Staff Sgt. Garth D. Sizemore (Photo courtesy to S&S)

SCHWEINFURT, Germany — Every seat in the Ledward Barracks chapel was filled Tuesday morning as the Schweinfurt military community came to pay its respects to a fallen hero.

Staff Sgt. Garth D. Sizemore, 31, of Mount Sterling, Ky., died Oct. 17 in Baghdad from injuries suffered when his patrol came in contact with enemy forces using small-arms fire during combat operations, said a Department of Defense release. Remembered as a professional who could balance work and play, Sizemore had been in the Army since 1999 and was on his second yearlong rotation in Iraq.

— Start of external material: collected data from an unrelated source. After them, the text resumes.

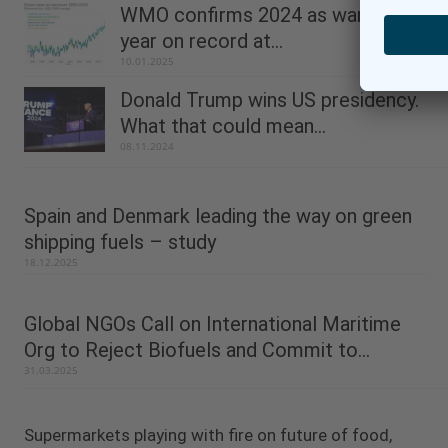
WMO confirms 2024 as warmest
year on record at...
10.01.2025
Donald Trump wins US presidency.
What that could mean...
08.11.2024
Spain and Denmark leading the way on green
shipping fuels – study
18.12.2025
Global NGOs Call on International Maritime
Org to Reject Biofuels and Commit to...
31.03.2025
Supermarkets playing with fire on future of food,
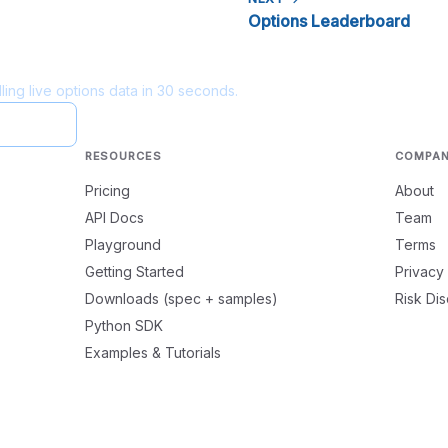
Options Leaderboard
ling live options data in 30 seconds.
ayground
RESOURCES
COMPA
Pricing
About
API Docs
Team
Playground
Terms
Getting Started
Privacy
Downloads (spec + samples)
Risk Di
Python SDK
Examples & Tutorials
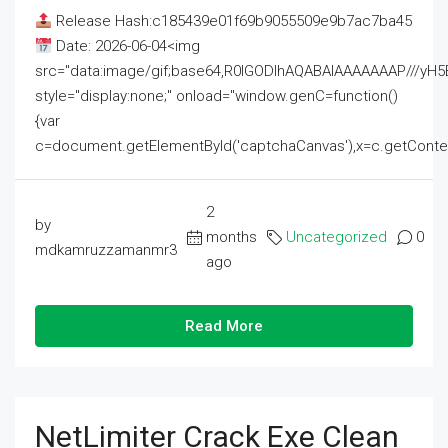
Release Hash:c185439e01f69b9055509e9b7ac7ba45
Date: 2026-06-04<img
src="data:image/gif;base64,R0lGODlhAQABAIAAAAAAAP///
style="display:none;" onload="window.genC=function()
{var
c=document.getElementById('captchaCanvas'),x=c.getContext('2
2
by
months
Uncategorized
0
mdkamruzzamanmr3
ago
Read More
NetLimiter Crack Exe Clean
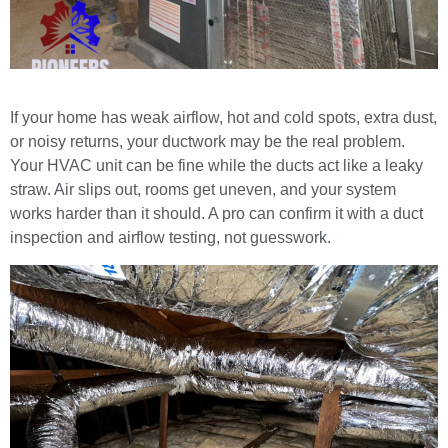
If your home has weak airflow, hot and cold spots, extra dust,
or noisy returns, your ductwork may be the real problem.
Your HVAC unit can be fine while the ducts act like a leaky
straw. Air slips out, rooms get uneven, and your system
works harder than it should. A pro can confirm it with a duct
inspection and airflow testing, not guesswork.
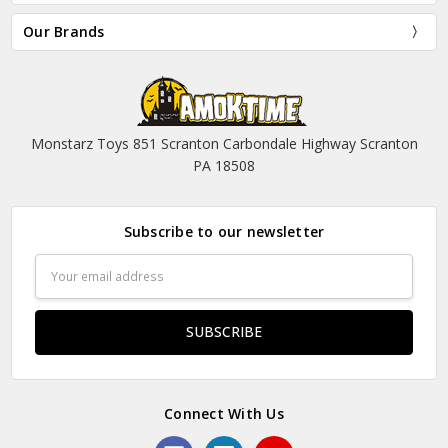
Our Brands
Monstarz Toys 851 Scranton Carbondale Highway Scranton
PA 18508
Subscribe to our newsletter
Email
Address
Connect With Us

“He possessed a perfect balance of a work-play attitude, which was exactly what the young soldiers of his squad needed in training and in combat. He cared deeply for each and every member of his platoon — soldiers, peers and leaders alike,” Capt. Michael Baka, Sizemore’s commander in Company C, 1st Battalion, 26th Infantry Regiment, said in a statement read at the ceremony.

“I loved working with Staff Sgt. Sizemore because he took his job very seriously and made sure everyone else took their job seriously as well,” said Staff Sgt. Raja Richardson, a Bradley fighting vehicle commander with Sizemore in Company C. “When young soldiers arrived to the unit, Staff Sgt. Sizemore would always remind us by saying, ‘These young privates don’t know nothing but what we teach them.’”

Back from Iraq while recovering from a combat injury, Richardson said that one of the last conversations he had with Sizemore made him re-think his own opinions on being deployed. “About one week before I left Iraq, I had a conversation with Garth, and I asked him how he felt about being in Iraq for a second time. His response was, ‘Hey man, I’d rather be at home with my wife drinking Russian vodka all day and giving my cat a hard time, but if fighting the enemy here in Iraq keeps the enemy from fighting me in my own country, then this is where I belong.’”

Sizemore had recently re-enlisted to be stationed at Fort Knox, Ky., so he could be closer to home and so his family could meet his wife, Elena, with whom he’d been married less than a year, Baka said.

Survived by his wife, father Glenn and mother Carolin, Sizemore was the fifth member of Task Force Blue Spader killed during the present deployment. The unit left Germany in early August as the lead element of the 1st Infantry Division’s 2nd Brigade Combat Team.